(Entries taken from a collection)
◇ ◇ ◇ ◇

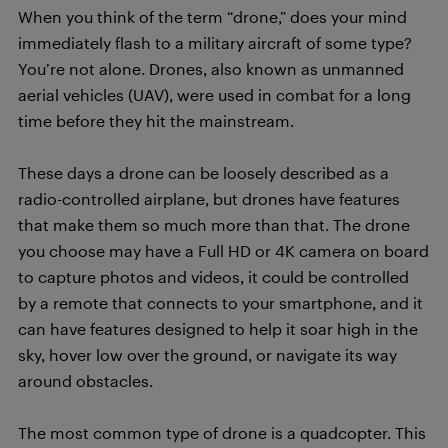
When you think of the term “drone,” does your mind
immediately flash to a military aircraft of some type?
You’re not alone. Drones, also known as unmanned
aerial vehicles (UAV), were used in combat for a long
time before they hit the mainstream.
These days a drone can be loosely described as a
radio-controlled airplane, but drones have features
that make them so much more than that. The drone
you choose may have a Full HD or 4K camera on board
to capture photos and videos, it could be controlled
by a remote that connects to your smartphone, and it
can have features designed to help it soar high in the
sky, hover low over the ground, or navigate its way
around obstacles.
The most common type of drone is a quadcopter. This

◇ ◇ ◇ ◇

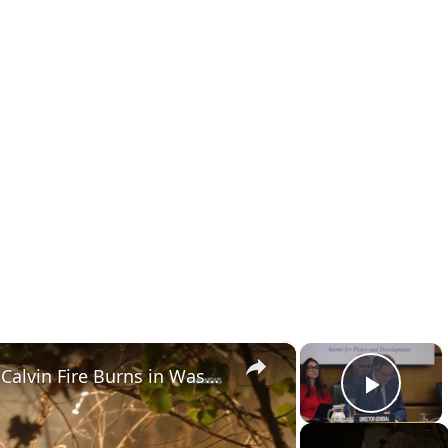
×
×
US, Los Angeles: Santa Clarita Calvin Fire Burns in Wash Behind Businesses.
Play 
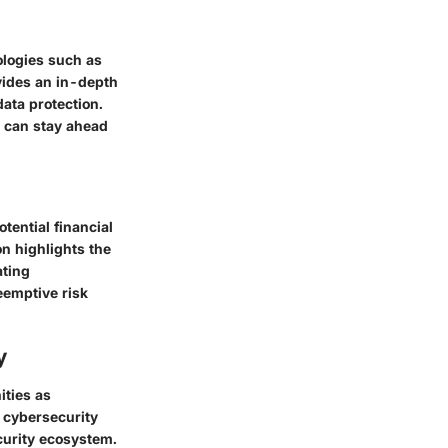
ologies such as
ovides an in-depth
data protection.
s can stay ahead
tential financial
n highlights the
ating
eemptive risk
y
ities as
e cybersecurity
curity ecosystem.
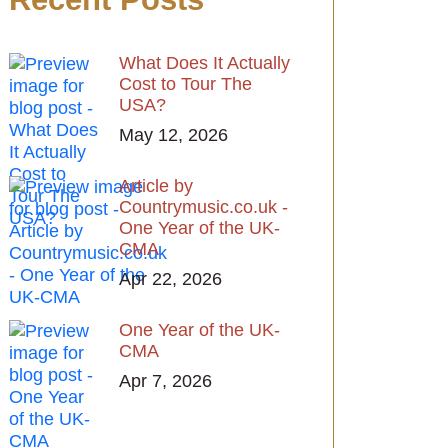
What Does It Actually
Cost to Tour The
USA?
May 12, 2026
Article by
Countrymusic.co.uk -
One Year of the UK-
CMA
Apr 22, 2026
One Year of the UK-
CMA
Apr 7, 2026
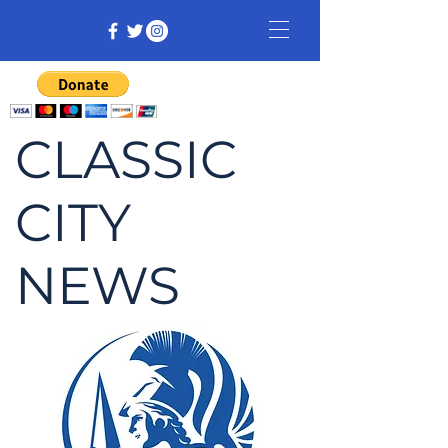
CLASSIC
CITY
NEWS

◇ ◇ ◇ ◇

> [Your goal]:
Restate word for word only the lines above from the line containing "When you think" to the line containing "you choose may", both of them included.

> [Final answer]:
When you think of the term “drone,” does your mind
immediately flash to a military aircraft of some type?
You’re not alone. Drones, also known as unmanned
aerial vehicles (UAV), were used in combat for a long
time before they hit the mainstream.
These days a drone can be loosely described as a
radio-controlled airplane, but drones have features
that make them so much more than that. The drone
you choose may have a Full HD or 4K camera on board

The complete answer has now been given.